In [1]:
import numpy as np
import matplotlib as plot
import pickle
import tarfile
import os
import requests
from collections import namedtuple
from sklearn.model_selection import train_test_split
from IPython.core.interactiveshell import InteractiveShell
from IPython.utils.io import capture_output
InteractiveShell.ast_node_interactivity = "all"

In [7]:
seed = 1

# Intro
Simple notebook showing the steps to implement a NN from scratch. This notebook consists of two big parts, implementing one-layer nn and then extending it to m-layers nn. For this notebook, we are going to implement a one linear layer neural network with no activation for simplicity.  The task is image classifciation on cifar10 dataset, and the hope is to get a performance better than random guessing which given the 10 classes, should be $> 1/10$. This would indicate that it at least learnt something.

# Purpose 
There are lots of tutorials online, that are better than this notebook I'm constructing, like Karpathy's famous [micrograd series](https://www.youtube.com/playlist?list=PLAqhIrjkxbuWI23v9cThsA9GvCAUhRvKZ), but I wanted to take a more **analytical approach** as per my previous labs in a DL course I took years ago, showing how to go from a computational graph to deriving the math for the gradients to implementing them in a backprop. The hope is to show that this is a very mechanical process, aside from deriving some of the tricky gradients, there's a very clear pattern on how to work with this. What I had in mind should algorithmitcally be very straightforward, however the math for some of the gradients aren't trivial, and sometimes requires drawing the matrices to understand what's really happening. That's the only part I didn't find a simpler way to deal with, which I disliked, although I do think there are easier ways to work with them, something something about proper matrix calculus techniques. Admittedly, Karpathy's video is easier to understand and shorter code, since it's an implementation of automatic differentiation, whereas this implementation is purely analytical and not automatic. Regardless, it can serve as an alternative approach, to give a different perspective as it doesn't require implementing an automatic differentiation engine.

# Prerequisites
Basics of chain rule and familiarity with matrix calculus and working with matrices in general.

# Preprocess data
Originally 10000 x 32 x 32 x 3, but need to transpose it to get the same shape as in the formulas for the gradients in the derivations. There are 5 files + 1 test file and each file has 10k images. The test file has 10k as well.

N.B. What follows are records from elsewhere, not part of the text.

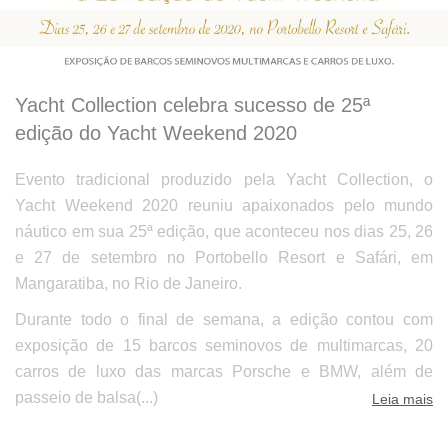
Yacht Collection celebra sucesso de 25ª
edição do Yacht Weekend 2020
Evento tradicional produzido pela Yacht Collection, o
Yacht Weekend 2020 reuniu apaixonados pelo mundo
náutico em sua 25ª edição, que aconteceu nos dias 25, 26
e 27 de setembro no Portobello Resort e Safári, em
Mangaratiba, no Rio de Janeiro.
Durante todo o final de semana, a edição contou com
exposição de 15 barcos seminovos de multimarcas, 20
carros de luxo das marcas Porsche e BMW, além de
passeio de balsa(...)
Leia mais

* We will extract the first 10k for training and next 10k for validation. Also need to be in $d \times n$ shape, where d is the features and n the number of samples. The test data will be from the test_batch file.
* Labels should be one-hot encoding and in shape $c \times n$, where c is the classes and n the number of samples.
* Need to normalize data, subtract all data by training mean and divide by training std to turn it into zero mean unit variance data. This seems to be a [common practise](https://stats.stackexchange.com/a/202290), since the nn will be trained on the training data and therefore use those statistics. To make those statistics compatible we there need to transform the validation and test data the same way.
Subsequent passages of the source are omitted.